Mulheres e homens, ainda novos, já tão velhos, contam as moedas que estão no prato onde hão de comer restos nas traseiras dos restaurantes caros e fumam beatas apanhadas do chão imundo até os lábios tocarem no fogo.

 

As mulheres e os homens, cujas idades são um mistério, não é raro terem cães a quem dão a melhor parte dos restos que acham. A noite cai, os homens e as mulheres que parecem não ter nem passado nem futuro gostam da noite, a noite torna-os ainda mais invisíveis, o escuro é a casa onde eles moram, uma noite de cada vez, vivem uma noite de cada vez.

 

Ninguém sabe de onde eles vêm, parece que foram postos ali para fazerem parte da cidade.

 

Ninguém quer saber a sua história, talvez nem eles se lembrem, talvez eles próprios se tenham já convencidos que nasceram ali, assim vestidos, assim sem dentes, assim sem camas.

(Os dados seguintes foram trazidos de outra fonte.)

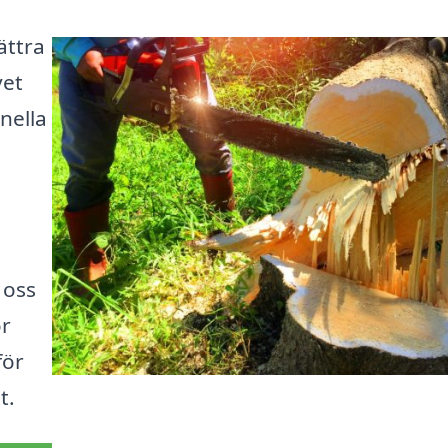
ättra
vet
onella
 oss
ör
för
t.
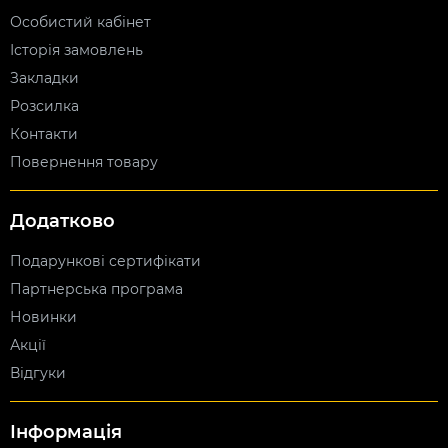
Особистий кабінет
Історія замовлень
Закладки
Розсилка
Контакти
Повернення товару
Додатково
Подарункові сертифікати
Партнерська програма
Новинки
Акції
Відгуки
Інформація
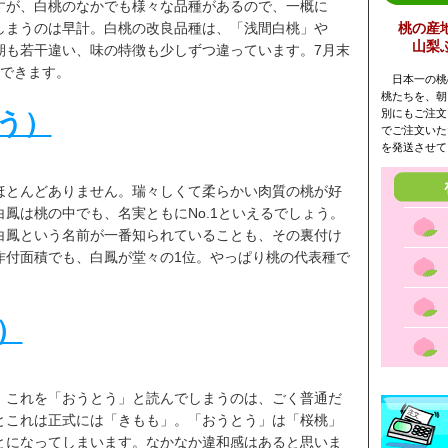
すが、白桃のなかでも様々な品種があるので、一概に
しまうのは早計。白桃の改良品種は、「浅間白桃」や
桃の産
山梨
期も若干違い、味の特徴も少しずつ違っています。7月末
穫できます。
日本一の桃
桃たちを、朝
別にもご注文
う）
でご注文いた
を発送させて
ほとんどありません。瑞々しくて柔らかい肉質の桃が好
鳳は桃の中でも、名実ともにNo.1といえるでしょう。
白鳳という名前が一番知られていることも、その裏付け
作付面積でも、白鳳が堂々の1位。やっぱり桃の代表種で
）
。これを「おうとう」と読んでしまうのは、ごく普通だ
とこれは正式には「きもも」。「おうとう」は「桜桃」
とになってしまいます。なかなか違和感はあると思いま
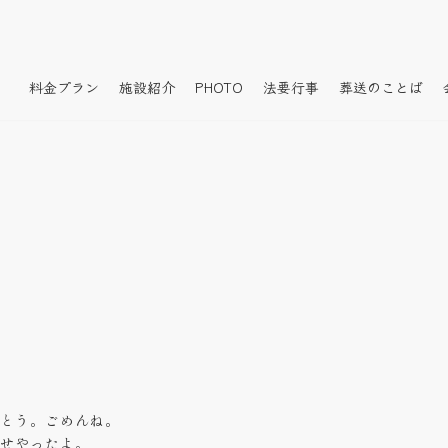
料金プラン
施設紹介
PHOTO
法要行事
葬送のことば
とう。ごめんね。
せやったよ。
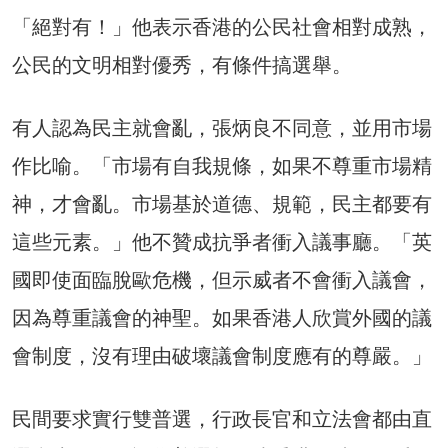
「絕對有！」他表示香港的公民社會相對成熟，
公民的文明相對優秀，有條件搞選舉。
有人認為民主就會亂，張炳良不同意，並用市場
作比喻。「市場有自我規條，如果不尊重市場精
神，才會亂。市場基於道德、規範，民主都要有
這些元素。」他不贊成抗爭者衝入議事廳。「英
國即使面臨脫歐危機，但示威者不會衝入議會，
因為尊重議會的神聖。如果香港人欣賞外國的議
會制度，沒有理由破壞議會制度應有的尊嚴。」
民間要求實行雙普選，行政長官和立法會都由直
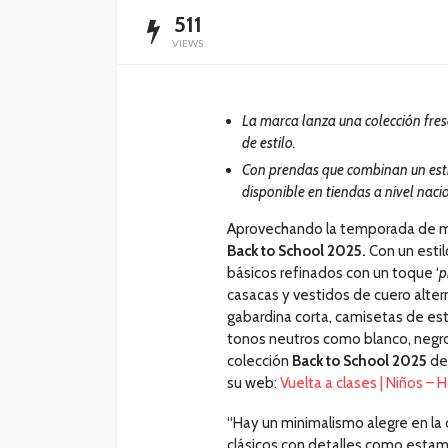
511
VIEWS
La marca lanza una colección fres
de estilo.
Con prendas que combinan un estilo
disponible en tiendas a nivel naci
Aprovechando la temporada de mo
Back to School 2025.
Con un estil
básicos refinados con un toque ‘
p
casacas y vestidos de cuero altern
gabardina corta, camisetas de est
tonos neutros como blanco, negro, g
colección
Back to School 2025
de 
su web:
Vuelta a clases | Niños –
“Hay un minimalismo alegre en la
clásicos con detalles como estam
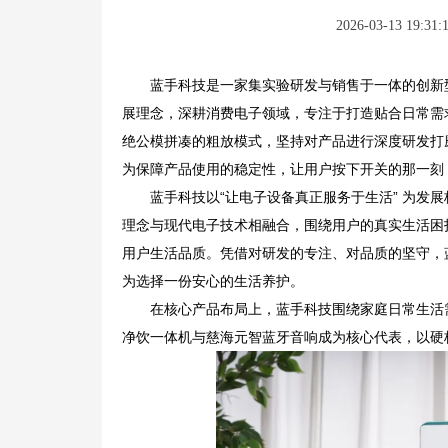
2026-03-13 19:31:
蓝手科技是一家集实验研发与销售于一体的创新型
展理念，深耕消费电子领域，专注于打造贴合日常需
绝公模拼凑的粗放模式，坚持对产品进行深度研发打
为保障产品使用的稳定性，让用户按下开关的那一刻
蓝手科技以“让电子设备真正服务于生活” 为发展
理念与现代电子技术相融合，围绕用户的真实生活困
用户生活品质。凭借对研发的专注、对品质的坚守，
为选择一份安心的生活养护。
在核心产品布局上，蓝手科技围绕家庭日常生活
净饮一体机与慈海元智蓝牙音响成为核心代表，以硬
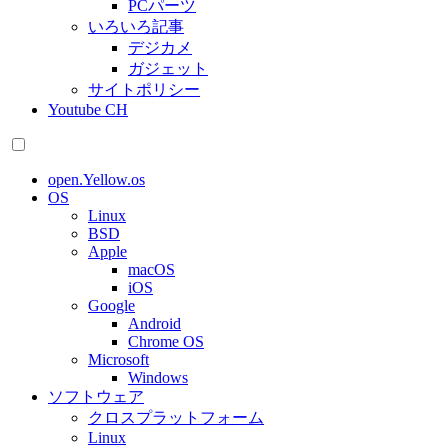
PCパーツ
いろいろ記事
デジカメ
ガジェット
サイトポリシー
Youtube CH
open.Yellow.os
OS
Linux
BSD
Apple
macOS
iOS
Google
Android
Chrome OS
Microsoft
Windows
ソフトウェア
クロスプラットフォーム
Linux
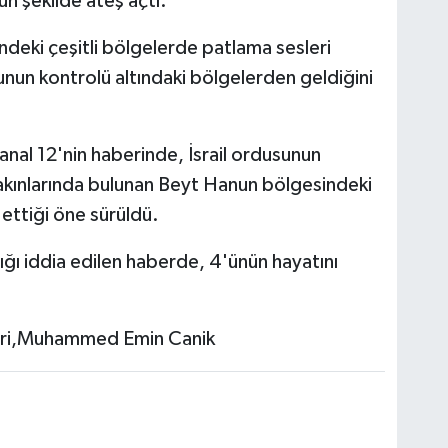
un şekilde ateş açtı.
ndeki çeşitli bölgelerde patlama sesleri
sunun kontrolü altındaki bölgelerden geldiğini
anal 12'nin haberinde, İsrail ordusunun
akınlarında bulunan Beyt Hanun bölgesindeki
t ettiği öne sürüldü.
dığı iddia edilen haberde, 4'ünün hayatını
ri,Muhammed Emin Canik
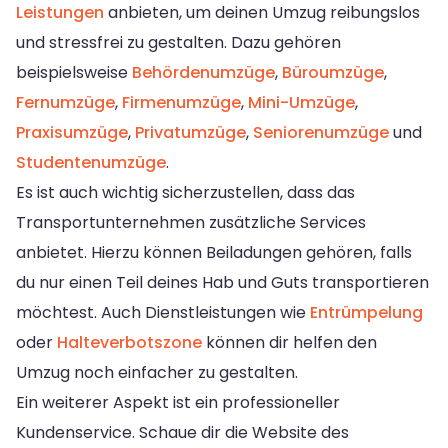
Leistungen
anbieten, um deinen Umzug reibungslos
und stressfrei zu gestalten. Dazu gehören
beispielsweise
Behördenumzüge
,
Büroumzüge
,
Fernumzüge
,
Firmenumzüge
,
Mini-Umzüge
,
Praxisumzüge
,
Privatumzüge
,
Seniorenumzüge
und
Studentenumzüge
.
Es ist auch wichtig sicherzustellen, dass das
Transportunternehmen zusätzliche Services
anbietet. Hierzu können Beiladungen gehören, falls
du nur einen Teil deines Hab und Guts transportieren
möchtest. Auch Dienstleistungen wie
Entrümpelung
oder
Halteverbotszone
können dir helfen den
Umzug noch einfacher zu gestalten.
Ein weiterer Aspekt ist ein professioneller
Kundenservice. Schaue dir die Website des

Talvez noutro tempo tenham vivido do outro lado do rio onde as camas se fazem e desfazem.

 

As mulheres e os homens, talvez novos, talvez velhos, fazem casas no chão das ruas. Talvez à custa de pancada, talvez por usucapião de um bocado de calçada, conquistaram sítios privilegiados, lugares abrigados do frio, da chuva e do vento. A alvorada vai tomando conta da noite, repõe a claridade.

 

Há um homem, talvez uma mulher, que dorme no passeio tapado com uma manta. Tudo em volta é ainda sombra, apenas aquela cama de cimento é inundada de Sol. O corpo espreguiça-se, depois aconchega-se e depois dorme outra vez. Um holofote de luz ilumina este teatro do absurdo.